When we got through the various iterations in the wax carving process, I thought we were beginning to see the light at the end of the tunnel.

The post-casting process proved to be the real test of patience. Thankfully my enjoyment of the making process saw me through!

Once the cast is collected from the caster, it is in its most raw state. Sprinkled with clay and with layers of rough grain to be filed away, buffed, polished and perfected, means this part of the process is the biggest labour of love.

The hinges are clogged with clay and need to be delicately teased through; the sprues (the bits of metal that poke out) need to be filed off - enough that the excess metal is taken away but carefully enough so that it doesn't impact on the finish of the piece; every millimetre of surface needs to have the rough finish filed away, and after that there are various levels of additional filing, followed by additional polishing processes; and lastly there is the finishing buff and polish that gives each pieces its lovely shiny surface. In total, the very first piece took me about 8 hours, of love, to perfect. My desire to produce a piece by hand that didn’t look handmade meant that attention to detail and the finish was key.

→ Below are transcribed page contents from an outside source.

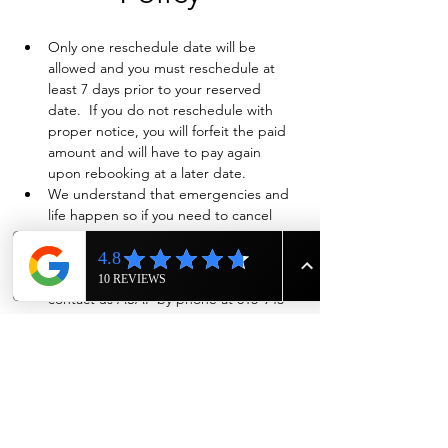
Only one reschedule date will be 
allowed and you must reschedule at 
least 7 days prior to your reserved 
date.  If you do not reschedule with 
proper notice, you will forfeit the paid 
amount and will have to pay again 
upon rebooking at a later date.
We understand that emergencies and 
life happen so if you need to cancel 
and have already paid in full, we will 
evaluate on a case-by-case basis if a full 
refund is warranted. Also please 
contact us ASAP by phone at 615-943-
4090
Show More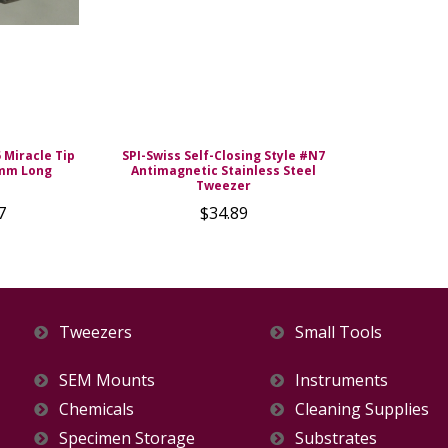
5 Miracle Tip
SPI-Swiss Self-Closing Style #N7
 mm Long
Antimagnetic Stainless Steel
Tweezer
7
$34.89
Tweezers
Small Tools
SEM Mounts
Instruments
Chemicals
Cleaning Supplies
Specimen Storage
Substrates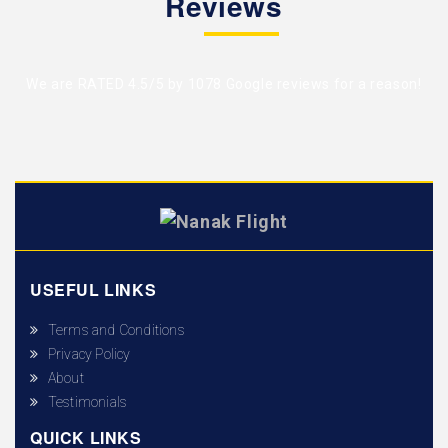
Reviews
We are RATED 4.5/5 by
1078 Google reviews
for a reason!
USEFUL LINKS
Terms and Conditions
Privacy Policy
About
Testimonials
QUICK LINKS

On the little note, I wanted the edges soft and rounded so it felt beautiful and tactile in your hand. The envelope itself had to be functional, robust and cleanly finished. The more I worked on the piece, the more I realised that the little quirks which that “made-by-hand” brings are actually quite charming. I haven’t sacrificed the high polish finish but I’ve embraced the uniqueness of each piece, just like each story behind each piece is unique.